In this EUTM case the General Court (GC) decided for The Polo/Lauren Company LP, concluding that alleged weak distinctive character of the earlier mark in regard to certain goods was amply compensated by the enhanced distinctive character that the earlier mark has acquired through the use in trade.
1st Chukker: In 2014, the EUTM applicant sought to register the word “HPC POLO” for goods in class 18 and 25 among others. The Polo/Lauren Company LP filed an opposition pursuant to Article 8.1(b) and 8(5) EUTMR (now Regulation 2017/1001) based on its earlier EUTM “POLO”, covering goods in class 18 and 25. Due to the identity between the goods and the similarity of the signs the Opposition Division (OD) found a likelihood of confusion and upheld the opposition on the basis of Article 8.1(b), without considering the grounds of opposition of Article 8.5.
2nd Chukker: The applicant brought an appeal with EUIPO. The First Board of Appeal upheld the opposition but, differently form the OD, based its decision in part on Article 8.1(b) and in part on Article 8.5. It found that the earlier mark POLO had, in relation to “clothing”, a distinctive character enhanced by its recognition by the public, so it concluded for the existence of a likelihood of confusion in regard to all the goods concerned with the exception of “whips, harness and saddlery” (not covered by enhanced distinctive character). As far as these goods are concerned, the BoA ruled that the contested mark would still take unfair advantage of the earlier mark’s reputation, within the meaning of Article 8.5. Therefore the BoA eventually upheld the opposition with reference to these goods too.
3rd Chukker: The applicant filed an action with the GC relying on a single plea in law: infringement of Article 8.1(b). The GC noted that the applicant had not raised any plea against the part of the contested decision related to Article 8.5 and the goods “whips, harness and saddlery”. Consequently the Court declared the action partially inadmissible, namely as concerns the part of the contested decision in which the BoA applied Article 8.5.
Based on Article 8.1(b), the applicant complained that the BoA did not duly take into account the presence, in the contested mark, of the differentiating element “HPC”. The GC rejected the claim, stressing that the element HPC had been taken into account, leading to a finding of similarty between the marks. Were it otherwise, the BoA would have considered the signs identical. In any event the element HPC was not considered sufficient to introduce differences to offset the similarities found in the common element POLO.

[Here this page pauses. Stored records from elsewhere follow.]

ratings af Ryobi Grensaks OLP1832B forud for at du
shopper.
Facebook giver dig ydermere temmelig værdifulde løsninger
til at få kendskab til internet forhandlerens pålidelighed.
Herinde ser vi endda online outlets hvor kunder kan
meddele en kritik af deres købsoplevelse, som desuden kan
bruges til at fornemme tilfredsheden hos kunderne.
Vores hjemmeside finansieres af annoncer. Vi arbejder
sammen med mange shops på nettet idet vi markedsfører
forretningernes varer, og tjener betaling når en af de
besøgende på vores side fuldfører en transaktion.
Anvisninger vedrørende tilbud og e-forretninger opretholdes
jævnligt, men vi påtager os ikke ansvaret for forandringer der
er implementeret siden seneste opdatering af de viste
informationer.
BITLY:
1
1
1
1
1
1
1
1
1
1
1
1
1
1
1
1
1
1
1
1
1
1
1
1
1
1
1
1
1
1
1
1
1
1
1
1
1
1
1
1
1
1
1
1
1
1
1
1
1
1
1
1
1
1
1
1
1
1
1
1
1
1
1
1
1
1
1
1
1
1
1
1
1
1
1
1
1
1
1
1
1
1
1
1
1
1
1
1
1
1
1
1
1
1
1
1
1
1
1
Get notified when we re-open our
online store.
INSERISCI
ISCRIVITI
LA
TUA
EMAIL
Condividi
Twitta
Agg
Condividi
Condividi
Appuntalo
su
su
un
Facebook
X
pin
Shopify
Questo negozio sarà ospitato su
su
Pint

The applicant also claimed that the BoA was wrong in not assessing that the word POLO has a weak distinctive character in regard to the goods concerned, given that that word refers to a specific type of apparel. The GC, however considered this argument ineffective as , firtly, case-law has recognised that the expression “polo club” has a normal, or even enhanced, intrinsic distinctive character (T‑581/13, paragraph 49) and secondly, the word POLO, being a registered EUTM, necessarily retains a minimum degree of distinctive character and its validity cannot be challenged in opposition proceedings. Thirdly, and most significantly, the evidence submitted by the intervener demonstrated intensive use of the earlier mark for clothing. Even though the evidence submitted included the mark RALPH LAUREN, the intensive use of the earlier mark POLO was beyond doubt as, whilst being associated with other marks, POLO was positioned above the other sign, was in a larger font and, consequently, played an independent role with respect to the other marks.

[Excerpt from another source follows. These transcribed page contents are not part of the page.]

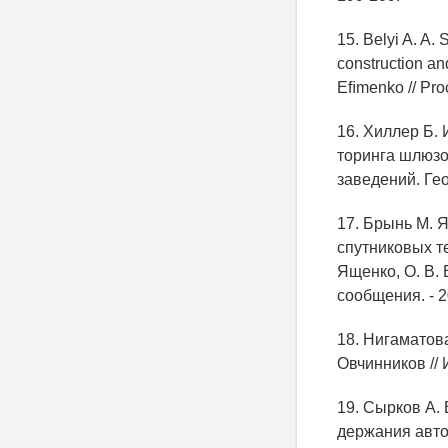
15. Belyi A. A. 
construction an
Eﬁmenko // Proc
16. Хиллер Б.
торинга шлюзов
заведений. Гео
17. Брынь М. 
спутниковых тех
Ященко, О. В. 
сообщения. - 20
18. Нигаматова
Овчинников // 
19. Сырков А.
держания авто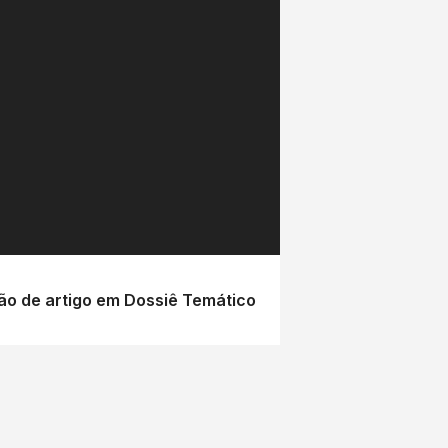
o de artigo em Dossiê Temático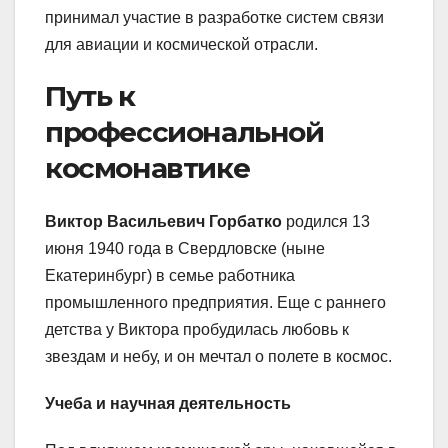
принимал участие в разработке систем связи
для авиации и космической отрасли.
Путь к
профессиональной
космонавтике
Виктор Васильевич Горбатко
родился 13
июня 1940 года в Свердловске (ныне
Екатеринбург) в семье работника
промышленного предприятия. Еще с раннего
детства у Виктора пробудилась любовь к
звездам и небу, и он мечтал о полете в космос.
Учеба и научная деятельность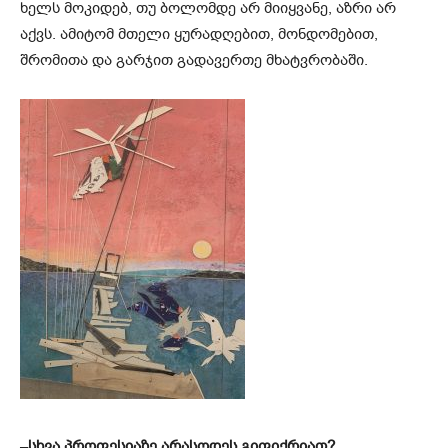
ხელს მოკიდებ, თუ ბოლომდე არ მიიყვანე, აზრი არ
აქვს. ამიტომ მთელი ყურადღებით, მონდომებით,
შრომითა და გარჯით გადავერთე მხატვრობაში.
–
სხვა პროფესიაზე არასოდეს გიფიქრიათ?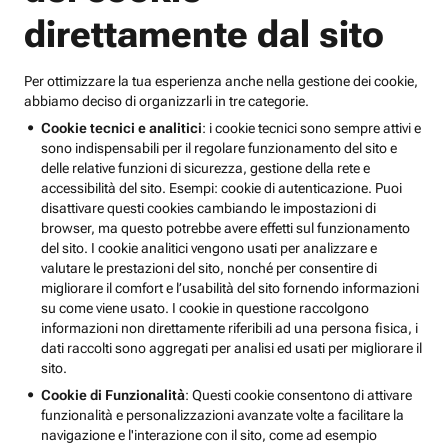
direttamente dal sito
Per ottimizzare la tua esperienza anche nella gestione dei cookie,
abbiamo deciso di organizzarli in tre categorie.
Cookie tecnici e analitici
: i cookie tecnici sono sempre attivi e
sono indispensabili per il regolare funzionamento del sito e
delle relative funzioni di sicurezza, gestione della rete e
accessibilità del sito. Esempi: cookie di autenticazione. Puoi
disattivare questi cookies cambiando le impostazioni di
browser, ma questo potrebbe avere effetti sul funzionamento
del sito. I cookie analitici vengono usati per analizzare e
valutare le prestazioni del sito, nonché per consentire di
migliorare il comfort e l’usabilità del sito fornendo informazioni
su come viene usato. I cookie in questione raccolgono
informazioni non direttamente riferibili ad una persona fisica, i
dati raccolti sono aggregati per analisi ed usati per migliorare il
sito.
Cookie di Funzionalità
: Questi cookie consentono di attivare
funzionalità e personalizzazioni avanzate volte a facilitare la
navigazione e l'interazione con il sito, come ad esempio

The GC concluded therefore that the alleged weak distinctive character of the earlier mark for certain goods was amply compensated by the enhanced distinctive character that the earlier mark has acquired through the use in trade. The action was therefore dismissed in its entirety and we don’t’ expect to see further chukkers being played in this match. Perhaps the key takeaway from this case then is its precedent value for good trademark enforcement of less distinctive brands that can rely on well-presented evidence of reputation.